Extracted records
+===+

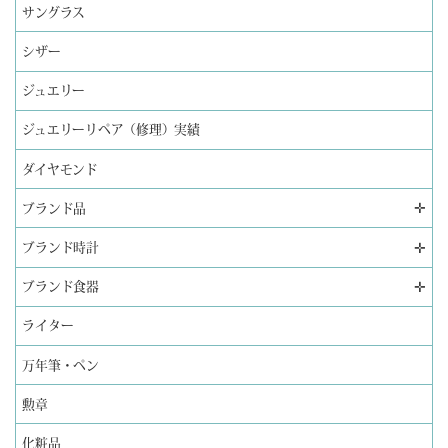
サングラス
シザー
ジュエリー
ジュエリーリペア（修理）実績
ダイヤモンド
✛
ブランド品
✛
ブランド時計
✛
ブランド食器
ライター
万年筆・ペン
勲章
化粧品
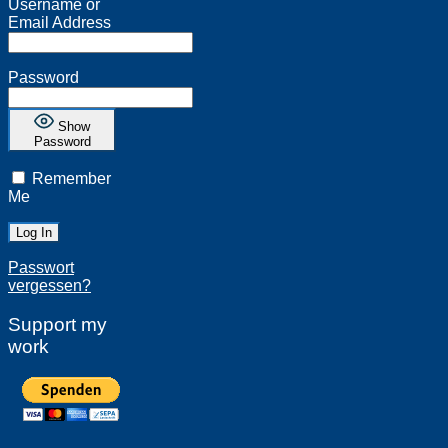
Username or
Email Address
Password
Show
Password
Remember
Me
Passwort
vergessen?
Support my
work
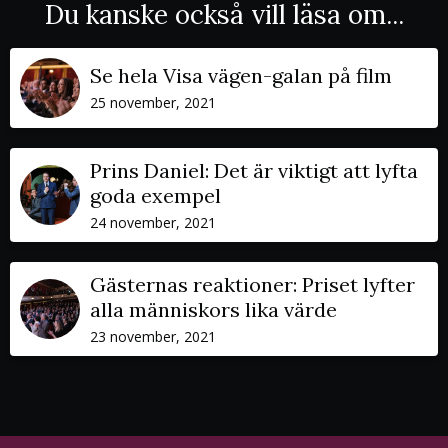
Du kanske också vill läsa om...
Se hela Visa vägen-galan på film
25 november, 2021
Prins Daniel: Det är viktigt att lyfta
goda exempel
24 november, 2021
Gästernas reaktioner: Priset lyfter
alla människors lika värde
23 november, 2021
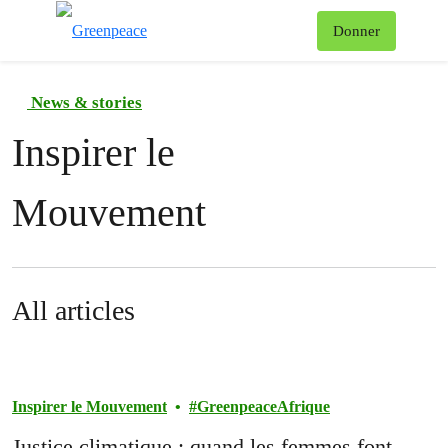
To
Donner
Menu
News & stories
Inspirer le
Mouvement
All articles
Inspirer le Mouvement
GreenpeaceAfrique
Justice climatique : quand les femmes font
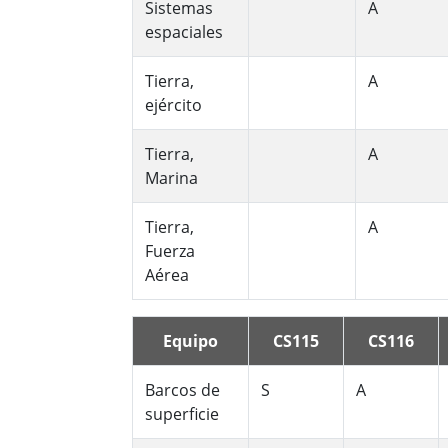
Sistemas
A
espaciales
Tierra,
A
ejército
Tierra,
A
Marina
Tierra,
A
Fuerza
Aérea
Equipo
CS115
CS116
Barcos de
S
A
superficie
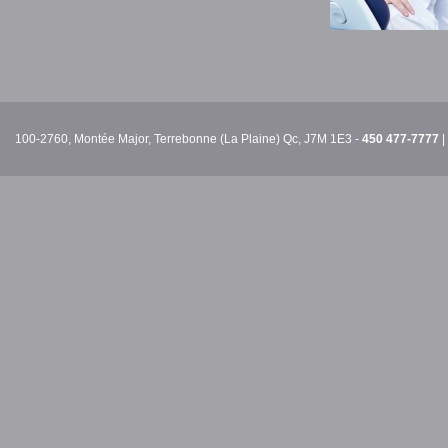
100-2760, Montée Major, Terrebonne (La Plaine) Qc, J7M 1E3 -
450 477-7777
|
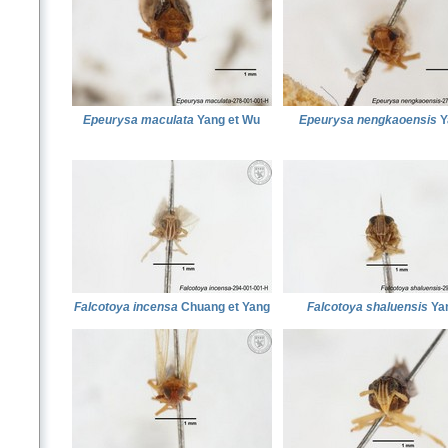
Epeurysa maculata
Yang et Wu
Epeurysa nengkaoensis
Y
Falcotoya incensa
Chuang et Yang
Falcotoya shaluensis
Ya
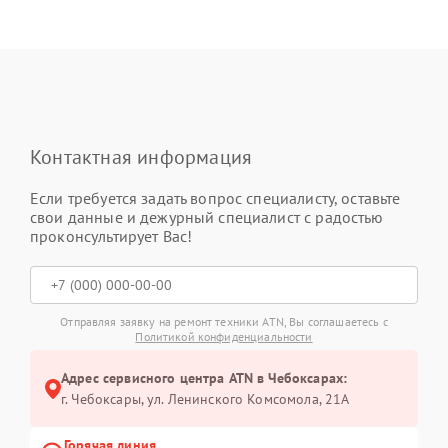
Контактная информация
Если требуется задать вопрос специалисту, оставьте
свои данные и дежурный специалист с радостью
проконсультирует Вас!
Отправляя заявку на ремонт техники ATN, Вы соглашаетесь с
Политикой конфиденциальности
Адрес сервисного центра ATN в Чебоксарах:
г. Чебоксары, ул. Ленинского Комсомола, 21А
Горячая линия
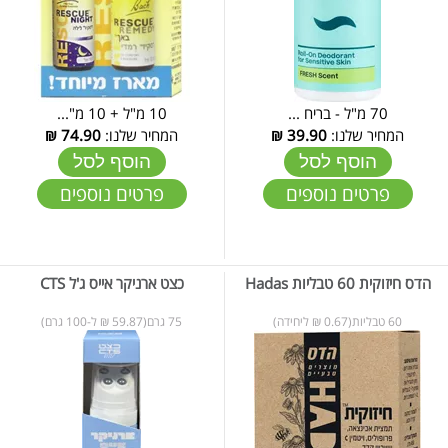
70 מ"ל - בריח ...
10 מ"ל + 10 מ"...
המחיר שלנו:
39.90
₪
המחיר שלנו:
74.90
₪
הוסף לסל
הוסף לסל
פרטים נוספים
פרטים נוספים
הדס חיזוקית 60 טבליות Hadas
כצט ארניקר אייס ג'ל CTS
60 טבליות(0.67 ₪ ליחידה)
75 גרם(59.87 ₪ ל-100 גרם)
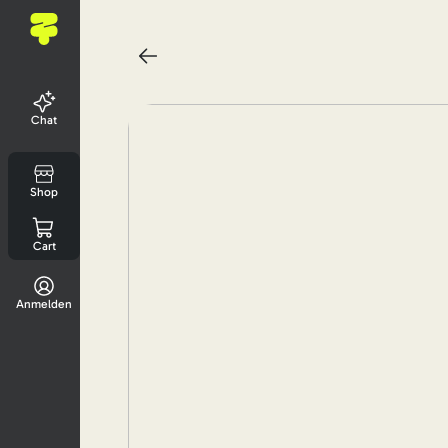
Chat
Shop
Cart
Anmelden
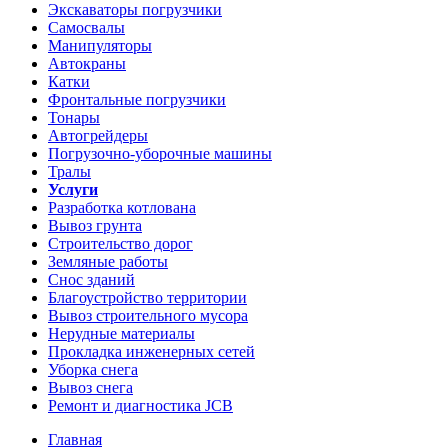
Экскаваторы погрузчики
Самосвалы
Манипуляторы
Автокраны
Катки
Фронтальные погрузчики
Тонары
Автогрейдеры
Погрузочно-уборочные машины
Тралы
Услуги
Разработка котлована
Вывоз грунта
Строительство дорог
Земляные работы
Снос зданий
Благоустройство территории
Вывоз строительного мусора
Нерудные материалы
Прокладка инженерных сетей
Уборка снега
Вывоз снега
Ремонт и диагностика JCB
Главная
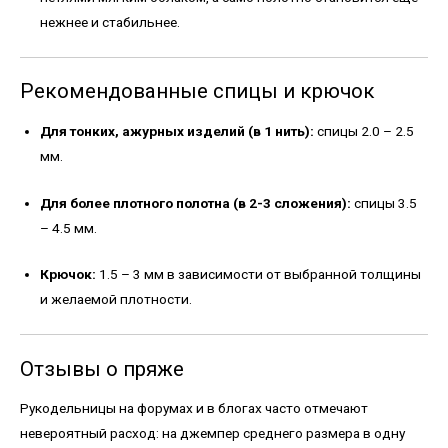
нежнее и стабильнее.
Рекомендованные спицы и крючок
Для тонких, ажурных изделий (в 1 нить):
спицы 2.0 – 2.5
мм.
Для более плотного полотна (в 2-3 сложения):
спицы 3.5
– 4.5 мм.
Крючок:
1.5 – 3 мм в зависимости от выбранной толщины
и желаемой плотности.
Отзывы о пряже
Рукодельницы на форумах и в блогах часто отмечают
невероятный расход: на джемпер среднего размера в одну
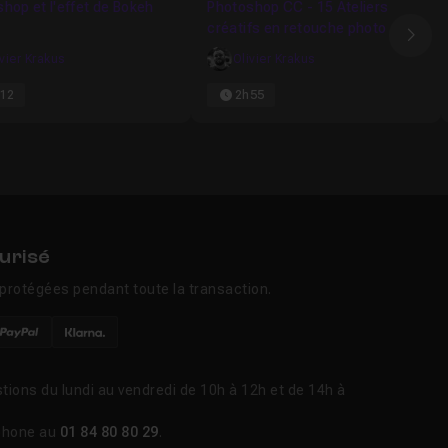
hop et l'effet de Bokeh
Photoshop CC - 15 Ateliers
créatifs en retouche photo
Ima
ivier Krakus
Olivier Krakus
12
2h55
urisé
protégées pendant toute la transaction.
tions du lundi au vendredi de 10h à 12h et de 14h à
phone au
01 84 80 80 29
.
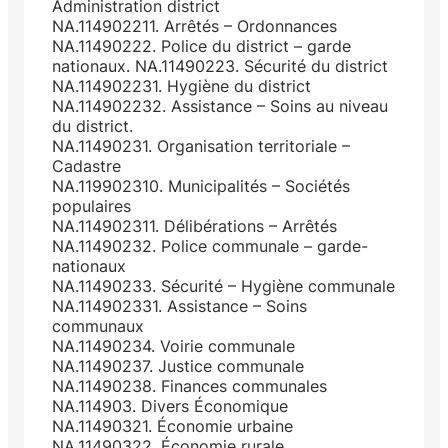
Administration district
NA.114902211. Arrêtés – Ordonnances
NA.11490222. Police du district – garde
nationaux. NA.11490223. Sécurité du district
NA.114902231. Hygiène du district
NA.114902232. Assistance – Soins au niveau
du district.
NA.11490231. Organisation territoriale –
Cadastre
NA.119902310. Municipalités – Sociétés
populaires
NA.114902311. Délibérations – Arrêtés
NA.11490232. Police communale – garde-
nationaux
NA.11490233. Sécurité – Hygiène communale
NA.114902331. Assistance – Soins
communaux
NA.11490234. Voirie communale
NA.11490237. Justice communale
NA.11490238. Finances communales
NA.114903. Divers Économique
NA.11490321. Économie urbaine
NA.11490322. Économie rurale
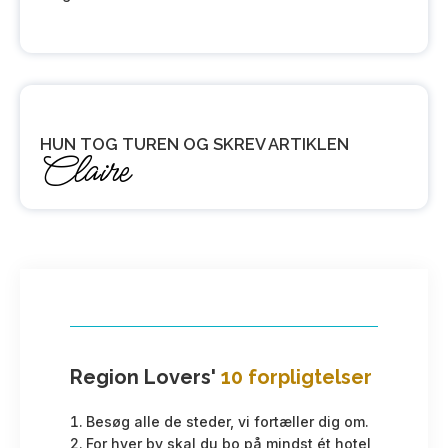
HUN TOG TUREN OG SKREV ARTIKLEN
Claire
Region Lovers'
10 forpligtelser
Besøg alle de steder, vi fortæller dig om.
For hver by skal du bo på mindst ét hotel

+===+

TRY IT: Give again the stretch of lines above from the one with "свои данные и дежурный специалист с радостью" through the one with "NA.11490321. Économie urbaine", both ends kept, and copy no pictures.

ANSWER BELOW:
свои данные и дежурный специалист с радостью
проконсультирует Вас!
Отправляя заявку на ремонт техники ATN, Вы соглашаетесь с
Политикой конфиденциальности
Адрес сервисного центра ATN в Чебоксарах:
г. Чебоксары, ул. Ленинского Комсомола, 21А
Горячая линия
70 מ"ל - בריח ...
10 מ"ל + 10 מ"...
המחיר שלנו:
39.90
₪
המחיר שלנו:
74.90
₪
הוסף לסל
הוסף לסל
פרטים נוספים
פרטים נוספים
הדס חיזוקית 60 טבליות Hadas
כצט ארניקר אייס ג'ל CTS
60 טבליות(0.67 ₪ ליחידה)
75 גרם(59.87 ₪ ל-100 גרם)
Chat
Shop
Cart
Anmelden
Экскаваторы погрузчики
Самосвалы
Манипуляторы
Автокраны
Катки
Фронтальные погрузчики
Тонары
Автогрейдеры
Погрузочно-уборочные машины
Тралы
Услуги
Разработка котлована
Вывоз грунта
Строительство дорог
Земляные работы
Снос зданий
Благоустройство территории
Вывоз строительного мусора
Нерудные материалы
Прокладка инженерных сетей
Уборка снега
Вывоз снега
Ремонт и диагностика JCB
Главная
нежнее и стабильнее.
Рекомендованные спицы и крючок
Для тонких, ажурных изделий (в 1 нить):
спицы 2.0 – 2.5
мм.
Для более плотного полотна (в 2-3 сложения):
спицы 3.5
– 4.5 мм.
Крючок:
1.5 – 3 мм в зависимости от выбранной толщины
и желаемой плотности.
Отзывы о пряже
Рукодельницы на форумах и в блогах часто отмечают
невероятный расход: на джемпер среднего размера в одну
hop et l'effet de Bokeh
Photoshop CC - 15 Ateliers
créatifs en retouche photo
Ima
ivier Krakus
Olivier Krakus
12
2h55
urisé
protégées pendant toute la transaction.
tions du lundi au vendredi de 10h à 12h et de 14h à
phone au
01 84 80 80 29
.
Administration district
NA.114902211. Arrêtés – Ordonnances
NA.11490222. Police du district – garde
nationaux. NA.11490223. Sécurité du district
NA.114902231. Hygiène du district
NA.114902232. Assistance – Soins au niveau
du district.
NA.11490231. Organisation territoriale –
Cadastre
NA.119902310. Municipalités – Sociétés
populaires
NA.114902311. Délibérations – Arrêtés
NA.11490232. Police communale – garde-
nationaux
NA.11490233. Sécurité – Hygiène communale
NA.114902331. Assistance – Soins
communaux
NA.11490234. Voirie communale
NA.11490237. Justice communale
NA.11490238. Finances communales
NA.114903. Divers Économique
NA.11490321. Économie urbaine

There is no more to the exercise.